The two men are leading members of the Justice and Equality Movement or Jem, one of the rebel groups involved in years of fighting with government forces in neighbouring Darfur. The business card of the first, Ahmed Tugod Lissan, identifies him as Jem's chief negotiator. The other, Bushara Suliman Nour, is Jem's secretary for foreign affairs. The two men, along with other Jem leaders and fighters, pass back and forth across the porous border between Darfur and Chad, the latter a place of sanctuary for the movement and its government a source of crucial support. That support works both ways. Earlier this year, when Chadian rebels opposed to the country's president Idriss Deby made an audacious swoop on N'Djamena, it was Jem fighters who helped Deby's forces repel the attack.
But there are signs that Chad's relationship with Jem may be about to change. The capital buzzes with rumours of a possible detente between Deby and his Sudanese counterpart Omar al-Bashir. Earlier this month the two countries restored diplomatic relations and Sudanese officials have claimed a meeting between the two heads of state is in the offing. Where that leaves Jem remains to be seen. But my run-in yesterday with Chadian police may provide some clues.

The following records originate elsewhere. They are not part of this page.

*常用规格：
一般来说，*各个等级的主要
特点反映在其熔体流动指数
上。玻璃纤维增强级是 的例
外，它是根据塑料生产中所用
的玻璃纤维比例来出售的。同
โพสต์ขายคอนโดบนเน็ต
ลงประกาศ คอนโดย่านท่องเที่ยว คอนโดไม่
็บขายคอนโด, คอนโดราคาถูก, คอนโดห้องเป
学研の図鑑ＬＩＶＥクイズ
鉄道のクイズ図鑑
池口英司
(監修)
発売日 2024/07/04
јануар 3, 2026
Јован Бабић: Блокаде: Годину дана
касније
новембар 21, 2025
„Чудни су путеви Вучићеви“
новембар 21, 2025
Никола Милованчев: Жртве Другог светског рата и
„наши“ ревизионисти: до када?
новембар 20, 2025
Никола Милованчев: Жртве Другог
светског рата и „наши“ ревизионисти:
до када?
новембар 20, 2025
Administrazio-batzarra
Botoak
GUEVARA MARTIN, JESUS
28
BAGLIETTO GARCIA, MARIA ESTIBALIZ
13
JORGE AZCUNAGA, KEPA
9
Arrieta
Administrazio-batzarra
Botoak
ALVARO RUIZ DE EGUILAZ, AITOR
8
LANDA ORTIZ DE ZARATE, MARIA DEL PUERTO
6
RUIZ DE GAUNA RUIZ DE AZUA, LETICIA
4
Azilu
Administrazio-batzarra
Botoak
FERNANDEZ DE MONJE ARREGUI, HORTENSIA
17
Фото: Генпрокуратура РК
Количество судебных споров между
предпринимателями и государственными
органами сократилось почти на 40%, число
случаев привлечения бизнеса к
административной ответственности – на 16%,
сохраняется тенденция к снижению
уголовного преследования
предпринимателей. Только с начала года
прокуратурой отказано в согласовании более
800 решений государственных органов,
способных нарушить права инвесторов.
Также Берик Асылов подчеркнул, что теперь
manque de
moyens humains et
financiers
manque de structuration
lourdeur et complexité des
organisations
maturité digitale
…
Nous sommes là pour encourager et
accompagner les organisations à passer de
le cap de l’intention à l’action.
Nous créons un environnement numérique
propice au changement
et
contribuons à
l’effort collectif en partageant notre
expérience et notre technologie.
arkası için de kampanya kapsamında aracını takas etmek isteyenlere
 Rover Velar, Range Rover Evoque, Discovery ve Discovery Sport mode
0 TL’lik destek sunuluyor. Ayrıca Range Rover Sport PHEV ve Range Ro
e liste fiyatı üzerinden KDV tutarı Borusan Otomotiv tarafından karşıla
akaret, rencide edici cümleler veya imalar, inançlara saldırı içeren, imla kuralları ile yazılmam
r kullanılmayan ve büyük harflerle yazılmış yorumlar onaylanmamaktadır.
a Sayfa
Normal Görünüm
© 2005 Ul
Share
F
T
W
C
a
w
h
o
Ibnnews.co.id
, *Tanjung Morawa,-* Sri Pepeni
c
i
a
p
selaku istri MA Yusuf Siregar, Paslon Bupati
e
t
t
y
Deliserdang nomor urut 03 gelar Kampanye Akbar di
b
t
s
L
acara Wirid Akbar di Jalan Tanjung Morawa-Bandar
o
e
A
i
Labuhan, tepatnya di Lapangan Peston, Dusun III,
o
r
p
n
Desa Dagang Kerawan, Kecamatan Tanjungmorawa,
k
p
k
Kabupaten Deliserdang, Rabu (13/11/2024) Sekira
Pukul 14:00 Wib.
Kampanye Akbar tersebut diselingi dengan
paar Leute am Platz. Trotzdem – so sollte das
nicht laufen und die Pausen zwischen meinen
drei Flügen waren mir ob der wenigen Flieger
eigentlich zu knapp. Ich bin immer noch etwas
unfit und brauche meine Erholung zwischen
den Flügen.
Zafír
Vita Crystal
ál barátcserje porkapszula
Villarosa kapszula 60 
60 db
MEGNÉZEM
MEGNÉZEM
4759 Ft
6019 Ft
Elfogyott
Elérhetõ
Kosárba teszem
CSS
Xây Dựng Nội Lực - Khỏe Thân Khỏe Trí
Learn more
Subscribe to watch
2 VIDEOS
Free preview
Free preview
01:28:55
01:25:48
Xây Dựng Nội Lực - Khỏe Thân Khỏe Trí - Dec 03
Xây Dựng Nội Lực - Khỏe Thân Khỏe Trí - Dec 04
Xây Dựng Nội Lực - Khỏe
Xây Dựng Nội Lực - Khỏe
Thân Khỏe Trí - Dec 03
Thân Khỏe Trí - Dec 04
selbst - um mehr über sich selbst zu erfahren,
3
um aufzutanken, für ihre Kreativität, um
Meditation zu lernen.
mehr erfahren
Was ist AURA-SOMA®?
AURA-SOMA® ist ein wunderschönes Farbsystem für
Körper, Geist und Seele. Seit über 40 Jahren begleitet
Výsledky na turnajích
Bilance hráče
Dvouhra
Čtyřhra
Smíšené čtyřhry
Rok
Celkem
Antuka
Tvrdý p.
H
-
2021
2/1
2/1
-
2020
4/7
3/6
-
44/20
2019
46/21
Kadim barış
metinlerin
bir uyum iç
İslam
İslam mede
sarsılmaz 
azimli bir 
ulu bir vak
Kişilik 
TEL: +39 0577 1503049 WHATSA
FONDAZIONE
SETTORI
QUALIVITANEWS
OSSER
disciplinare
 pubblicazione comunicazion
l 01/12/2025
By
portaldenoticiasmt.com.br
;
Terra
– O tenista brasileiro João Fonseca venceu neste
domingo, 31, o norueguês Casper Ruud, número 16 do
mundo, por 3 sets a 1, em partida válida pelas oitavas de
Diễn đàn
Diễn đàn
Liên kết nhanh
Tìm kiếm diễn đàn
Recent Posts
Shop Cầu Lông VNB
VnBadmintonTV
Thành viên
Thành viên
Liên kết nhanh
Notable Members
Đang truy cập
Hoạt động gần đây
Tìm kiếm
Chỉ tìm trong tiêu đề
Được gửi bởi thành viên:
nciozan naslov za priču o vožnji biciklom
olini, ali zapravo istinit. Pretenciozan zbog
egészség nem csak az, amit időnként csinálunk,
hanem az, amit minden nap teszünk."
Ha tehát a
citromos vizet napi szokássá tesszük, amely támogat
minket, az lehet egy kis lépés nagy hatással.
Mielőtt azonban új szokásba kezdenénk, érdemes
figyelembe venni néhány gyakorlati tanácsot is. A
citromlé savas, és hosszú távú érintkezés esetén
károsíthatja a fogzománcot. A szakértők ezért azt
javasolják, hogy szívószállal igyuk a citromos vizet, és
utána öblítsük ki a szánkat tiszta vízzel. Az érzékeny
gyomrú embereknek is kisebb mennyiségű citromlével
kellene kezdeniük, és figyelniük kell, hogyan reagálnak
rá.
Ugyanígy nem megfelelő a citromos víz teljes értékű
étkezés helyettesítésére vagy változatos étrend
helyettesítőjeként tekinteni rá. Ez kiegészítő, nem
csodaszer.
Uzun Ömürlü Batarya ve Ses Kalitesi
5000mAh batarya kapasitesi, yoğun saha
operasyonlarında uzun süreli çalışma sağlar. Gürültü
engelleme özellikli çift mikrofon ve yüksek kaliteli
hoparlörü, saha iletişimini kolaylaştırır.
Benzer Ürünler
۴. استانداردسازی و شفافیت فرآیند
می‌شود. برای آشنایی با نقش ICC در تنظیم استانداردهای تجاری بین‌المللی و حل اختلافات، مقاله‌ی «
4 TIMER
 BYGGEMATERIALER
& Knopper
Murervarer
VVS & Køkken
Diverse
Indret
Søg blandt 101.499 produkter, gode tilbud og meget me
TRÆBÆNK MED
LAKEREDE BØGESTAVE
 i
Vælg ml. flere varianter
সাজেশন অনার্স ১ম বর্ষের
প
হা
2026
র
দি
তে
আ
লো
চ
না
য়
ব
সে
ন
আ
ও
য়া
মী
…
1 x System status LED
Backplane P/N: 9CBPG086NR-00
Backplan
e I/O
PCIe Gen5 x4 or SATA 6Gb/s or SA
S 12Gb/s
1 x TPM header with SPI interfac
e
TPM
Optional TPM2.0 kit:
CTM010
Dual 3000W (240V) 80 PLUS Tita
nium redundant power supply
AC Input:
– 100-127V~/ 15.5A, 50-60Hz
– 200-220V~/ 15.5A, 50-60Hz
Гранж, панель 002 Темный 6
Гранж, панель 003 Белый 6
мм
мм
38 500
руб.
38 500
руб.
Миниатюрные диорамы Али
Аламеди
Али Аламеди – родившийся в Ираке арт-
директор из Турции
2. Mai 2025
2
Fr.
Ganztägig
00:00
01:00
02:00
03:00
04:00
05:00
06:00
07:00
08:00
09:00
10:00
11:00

Minutes after I, along with a French journalist colleague, watched the Jem representatives walk away following our interview, two men approached. After identifying themselves as plainclothes police, they explained that their chief wanted to see us. At police headquarters my colleague, a TV reporter, had the tape of his interview confiscated.
Interviewing Jem figures would have been fine a month or so ago, the chief told us, but not now. "The situation has changed," he said gruffly, describing our two interviewees as "delinquents".
Led by the charismatic Khalil Ibrahim, known to his supporters as Dr Khalil, Jem is now acknowledged to be one of the leading rebel movements in Darfur, in part because other groups have been riven by infighting and factionalism.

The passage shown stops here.